Really good. Uplifting, touching, funny, different.

I know a YA book has succeeded when it drags me back to my teen years – which were a really long time ago. This particular YA book succeeded in an even more significant way. The whole focus of the book is a group of high school soccer players and Julian Winters got me to love these guys against every instinct I harbor from my own teen years. (I played soccer for the fall term of my senior year in high school, only because I had to – and I was miserable.) My relationship to all sports is seriously limited because of my teenage experience with jocks as a newly-aware Kinsey 6. How much I loved this book is remarkable given that the central theme of the narrative is the focus of Sebastian Hughes’s whole life on his soccer team – and that’s also his central dilemma.

Now, the author has gone to great – and creditable – pains to make this a different group of teenage athletes. They’re racially diverse and, orientation-wise it’s not a solo performance either. One of the boys is gay, another is open-minded and curious, while the main character, Sebastian Hughes, owns his bisexuality from the start. There’s more than tolerance here, there’s intention and acceptance. These boys are typically gross teenage boys, but they’re compassionate and loving to each other in a way that virtually didn’t exist when I was a teenager.
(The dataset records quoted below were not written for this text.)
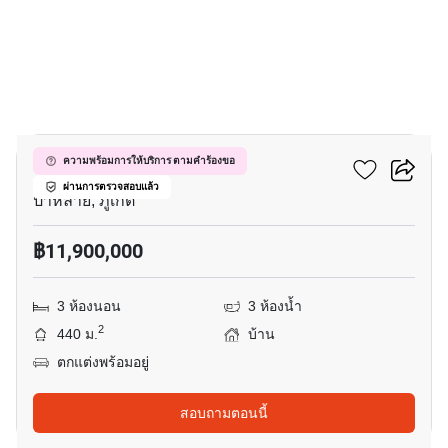
14
ซันปาล์ม วิลเลจ
ความพร้อมการให้บริการ ตามคำร้องขอ
ผ่านการตรวจสอบแล้ว
ป่าหล่าย, ภูเก็ต
฿11,900,000
3 ห้องนอน
3 ห้องน้ำ
2
440 ม.
บ้าน
ตกแต่งพร้อมอยู่
สอบถามตอนนี้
The other central dilemma in “Running with Lions” is Emir Shah, the sullen Pakistani-American boy who once was Sebastian’s closest friend, but who disappeared to England at a critical juncture in their lives. When he suddenly appears at the team’s last summer soccer camp, Sebastian has to face the loss of that old friendship, as well as his newly embraced sexuality, while keeping his teammates from screwing up their last summer together as a team.

It is a story that could have gone wrong in so many ways, but Winters keeps the humor going, makes all of the boys interesting and sympathetic, and builds the resurrected friendship between Sebastian and Emir as its emotional center. It forced me to forget all my own personal issues with high school jocks, and simply to embrace the Lions as if they were my friends.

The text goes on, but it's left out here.